Network compression with configuration models and the minimum description length
Laurent Hébert-Dufresne, Jean-Gabriel Young, Alexander Daniels, Alec Kirkley, Antoine Allard
TL;DR
This work addresses how to parsimoniously represent empirical networks by comparing nested Configuration Models through the minimum description length (MDL) lens. It derives and assembles MDL-based description lengths for CM, CCM, Layered Configuration Model (LCM), and Layered Correlated Configuration Model (LCCM), then evaluates their compression on 100+ diverse networks. The key finding is that the classic CM often yields the best compression for dense networks, while the LCM provides the most compact representation for sparse networks; the LCCM, despite generating the smallest ensembles, is rarely the best due to a high description cost. Overall, layered models that incorporate centrality structure via onion decomposition offer a promising direction for compact, structurally informed network representations with broad implications for dynamics and inference on networks.
Abstract
Random network models, constrained to reproduce specific statistical features, are often used to represent and analyze network data and their mathematical descriptions.
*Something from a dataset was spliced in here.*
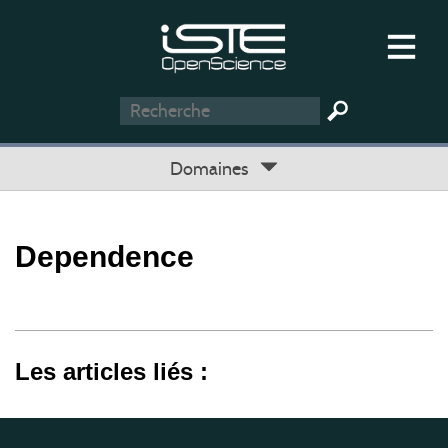
Domaines
Dependence
Les articles liés :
Chief among them, the configuration model constrains random networks by their degree distribution and is foundational to many areas of network science. However, configuration models and their variants are often selected based on intuition or mathematical and computational simplicity rather than on statistical evidence. To evaluate the quality of a network representation, we need to consider both the amount of information required to specify a random network model and the probability of recovering the original data when using the model as a generative process. To this end, we calculate the approximate size of network ensembles generated by the popular configuration model and its generalizations, including versions accounting for degree correlations and centrality layers. We then apply the minimum description length principle as a model selection criterion over the resulting nested family of configuration models. Using a dataset of over 100 networks from various domains, we find that the classic Configuration Model is generally preferred on networks with an average degree above ten, while a Layered Configuration Model constrained by a centrality metric offers the most compact representation of the majority of sparse networks.